Just like Eve, I'm one of roleplayers and writers who gets to make some people insecure and I'm not happy about it. Usually when requesting roleplays, I'm very detailed, I know what I want, but I also tend to be forgiving when eager partners cannot fulfill some expectations, but they do give me a great time. I don't feel very insecure when roleplaying, but I am excited about it most of the time. After all, we're here to have fun! We all just do things a bit differently and that doesn't matter that we don't mesh as roleplaying partners. There's a way to balance things and there's no need to be insecure about it.
Ah yes, definitely. Most times after I've sent a reply, then I'll read it through (typically I look for any spelling mistakes or if I've accidentally hit the wrong key somewhere, I'll correct it) and notice how - it to me - seems like it lacking stuff that my roleplay partners has in their post. Oftenly I'll regret not having added more details to my repsonse, but I typically write what comes to my head when replying, along with any details that I think is relevant. ^^
I definitely doubt myself a lot. But not just with RP's, kind of a lot IRL as well, so it just transfers here as well. I see so many people who wants such long replies when looking for new RP Partners and that kind of makes me feel like i don't write enough even though i can't get myself to write less than filling out the box to the point where the scroll bar appears when im replying from my phone, Which means i pretty much never do one liners or like really short answers.

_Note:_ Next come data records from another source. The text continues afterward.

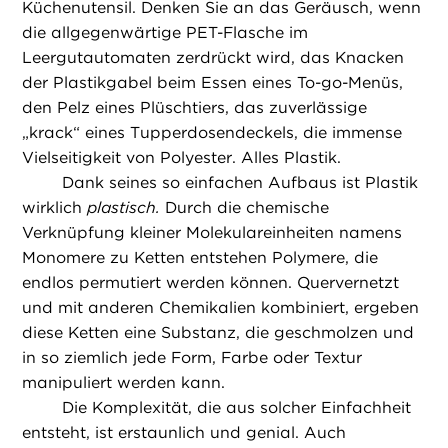
Küchenutensil. Denken Sie an das Geräusch, wenn
die allgegenwärtige PET-Flasche im
Leergutautomaten zerdrückt wird, das Knacken
der Plastikgabel beim Essen eines To-go-Menüs,
den Pelz eines Plüschtiers, das zuverlässige
„krack“ eines Tupperdosendeckels, die immense
Vielseitigkeit von Polyester. Alles Plastik.
Dank seines so einfachen Aufbaus ist Plastik
wirklich
plastisch.
Durch die chemische
Verknüpfung kleiner Molekulareinheiten namens
Monomere zu Ketten entstehen Polymere, die
endlos permutiert werden können. Quervernetzt
und mit anderen Chemikalien kombiniert, ergeben
diese Ketten eine Substanz, die geschmolzen und
in so ziemlich jede Form, Farbe oder Textur
manipuliert werden kann.
Die Komplexität, die aus solcher Einfachheit
entsteht, ist erstaunlich und genial. Auch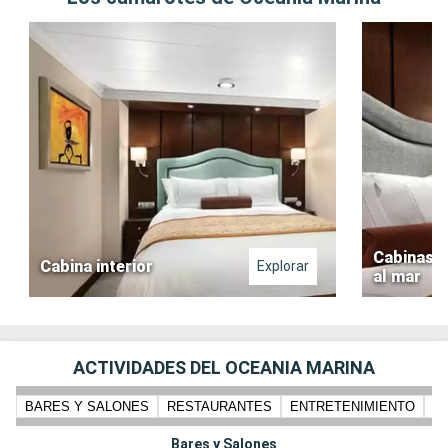
Cabinas D
Cabina interior
Explorar
al mar
ACTIVIDADES DEL OCEANIA MARINA
BARES Y SALONES
RESTAURANTES
ENTRETENIMIENTO
PI
Bares y Salones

At the same time, im one of the few people in here who write in first person, and lately i've seen people write like "only 3rd person writers" in their LF posts, which also makes me feel like I'm doing it the "wrong way". I have had people two times who started getting rude when i didn't want to RP with them for different reasons, one of them only did genres I don't like to RP, which it said on my profile as well, and the other I just didn't feel like the character fit what i had in mind, and i was basically told that my writing was limited and that i "didn't have the writing skills" for the idea this person had just because i didn't feel like it was a good fit.

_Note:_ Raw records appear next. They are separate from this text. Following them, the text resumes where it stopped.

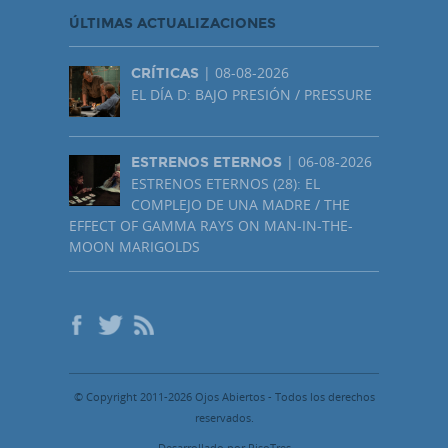
ÚLTIMAS ACTUALIZACIONES
| 08-08-2026
CRÍTICAS
EL DÍA D: BAJO PRESIÓN / PRESSURE
| 06-08-2026
ESTRENOS ETERNOS
ESTRENOS ETERNOS (28): EL
COMPLEJO DE UNA MADRE / THE
EFFECT OF GAMMA RAYS ON MAN-IN-THE-
MOON MARIGOLDS
© Copyright 2011-2026 Ojos Abiertos - Todos los derechos
reservados.
Desarrollado por PisoTres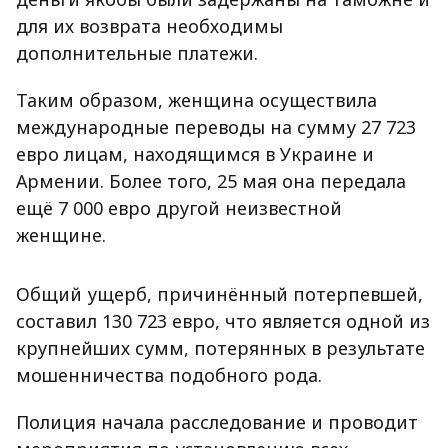
для их возврата необходимы
дополнительные платежи.
Таким образом, женщина осуществила
международные переводы на сумму 27 723
евро лицам, находящимся в Украине и
Армении. Более того, 25 мая она передала
ещё 7 000 евро другой неизвестной
женщине.
Общий ущерб, причинённый потерпевшей,
составил 130 723 евро, что является одной из
крупнейших сумм, потерянных в результате
мошенничества подобного рода.
Полиция начала расследование и проводит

and then just the regular "fears" as well like every time someone is taking a very long time to reply, like a few days, maybe a week or more, i'm afraid that they just don't find the RP interesting anymore and has dropped it without saying anything.
At the same time, im one of the few people in here who write in first person, and lately i've seen people write like "only 3rd person writers" in their LF posts, which also makes me feel like I'm doing it the "wrong way". I have had people two times who started getting rude when i didn't want to RP with them for different reasons, one of them only did genres I don't like to RP, which it said on my profile as well, and the other I just didn't feel like the character fit what i had in mind, and i was basically told that my writing was limited and that i "didn't have the writing skills" for the idea this person had just because i didn't feel like it was a good fit.
and then just the regular "fears" as well like every time someone is taking a very long time to reply, like a few days, maybe a week or more, i'm afraid that they just don't find the RP interesting anymore and has dropped it without saying anything.